╭──

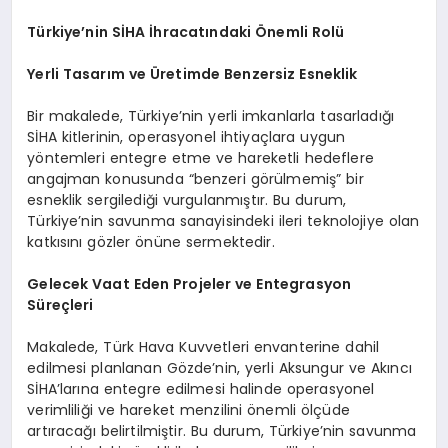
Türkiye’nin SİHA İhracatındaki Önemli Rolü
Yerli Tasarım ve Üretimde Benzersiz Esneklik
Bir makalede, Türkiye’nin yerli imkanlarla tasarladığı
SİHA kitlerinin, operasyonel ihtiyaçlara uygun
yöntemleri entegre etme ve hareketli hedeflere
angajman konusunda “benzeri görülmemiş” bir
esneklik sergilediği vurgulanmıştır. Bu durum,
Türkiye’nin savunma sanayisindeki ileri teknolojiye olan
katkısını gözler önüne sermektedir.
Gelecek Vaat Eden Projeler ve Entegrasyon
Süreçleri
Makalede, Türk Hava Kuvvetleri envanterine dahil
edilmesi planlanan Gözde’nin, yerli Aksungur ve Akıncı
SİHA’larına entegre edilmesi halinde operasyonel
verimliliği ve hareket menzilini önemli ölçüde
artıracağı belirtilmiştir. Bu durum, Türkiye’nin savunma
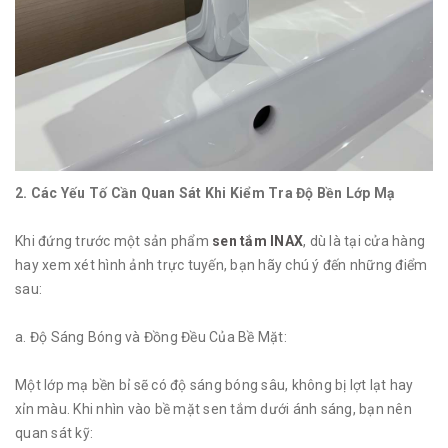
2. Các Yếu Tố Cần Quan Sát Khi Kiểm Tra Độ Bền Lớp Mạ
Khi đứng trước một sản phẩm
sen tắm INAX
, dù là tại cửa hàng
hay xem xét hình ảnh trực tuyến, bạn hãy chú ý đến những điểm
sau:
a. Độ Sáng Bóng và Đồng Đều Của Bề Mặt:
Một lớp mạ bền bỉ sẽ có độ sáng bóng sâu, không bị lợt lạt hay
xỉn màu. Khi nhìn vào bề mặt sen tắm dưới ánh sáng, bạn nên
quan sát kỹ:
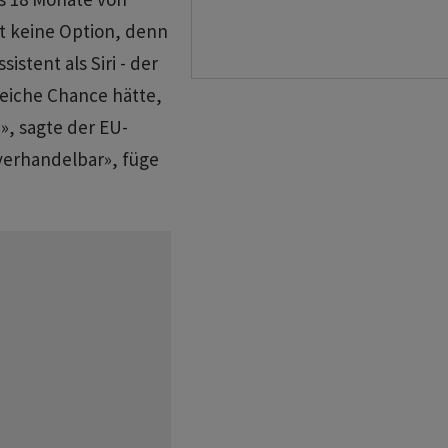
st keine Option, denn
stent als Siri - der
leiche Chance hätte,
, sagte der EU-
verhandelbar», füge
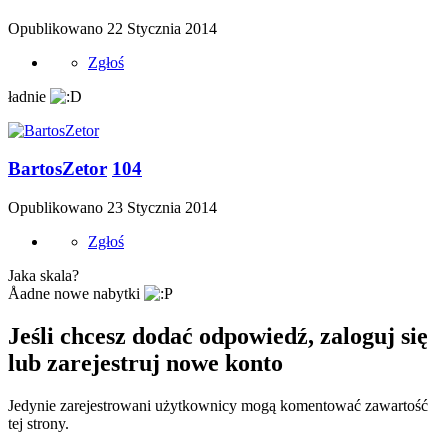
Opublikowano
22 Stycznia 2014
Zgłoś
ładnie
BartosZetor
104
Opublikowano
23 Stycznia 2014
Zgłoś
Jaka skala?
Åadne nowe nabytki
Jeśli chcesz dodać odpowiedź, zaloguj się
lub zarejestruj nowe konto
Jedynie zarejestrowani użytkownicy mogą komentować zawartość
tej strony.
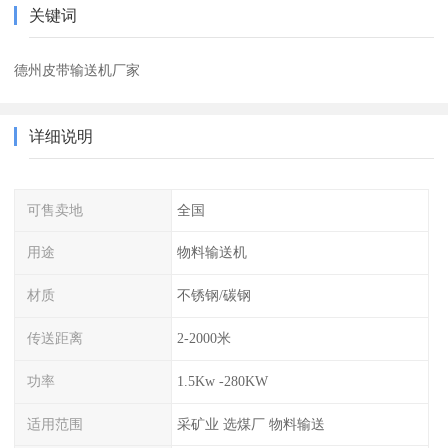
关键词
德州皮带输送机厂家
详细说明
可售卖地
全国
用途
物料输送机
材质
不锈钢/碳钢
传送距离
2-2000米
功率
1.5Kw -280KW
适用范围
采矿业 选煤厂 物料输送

╰──

Your task. Copy the entries above exactly, but only the stretch from the line containing "Yerli Tasarım ve Üretimde Benzersiz Esneklik" through the line containing "2. Các Yếu Tố". Keep both end lines; drop the pictures.

Result.
Yerli Tasarım ve Üretimde Benzersiz Esneklik
Bir makalede, Türkiye’nin yerli imkanlarla tasarladığı
SİHA kitlerinin, operasyonel ihtiyaçlara uygun
yöntemleri entegre etme ve hareketli hedeflere
angajman konusunda “benzeri görülmemiş” bir
esneklik sergilediği vurgulanmıştır. Bu durum,
Türkiye’nin savunma sanayisindeki ileri teknolojiye olan
katkısını gözler önüne sermektedir.
Gelecek Vaat Eden Projeler ve Entegrasyon
Süreçleri
Makalede, Türk Hava Kuvvetleri envanterine dahil
edilmesi planlanan Gözde’nin, yerli Aksungur ve Akıncı
SİHA’larına entegre edilmesi halinde operasyonel
verimliliği ve hareket menzilini önemli ölçüde
artıracağı belirtilmiştir. Bu durum, Türkiye’nin savunma
2. Các Yếu Tố Cần Quan Sát Khi Kiểm Tra Độ Bền Lớp Mạ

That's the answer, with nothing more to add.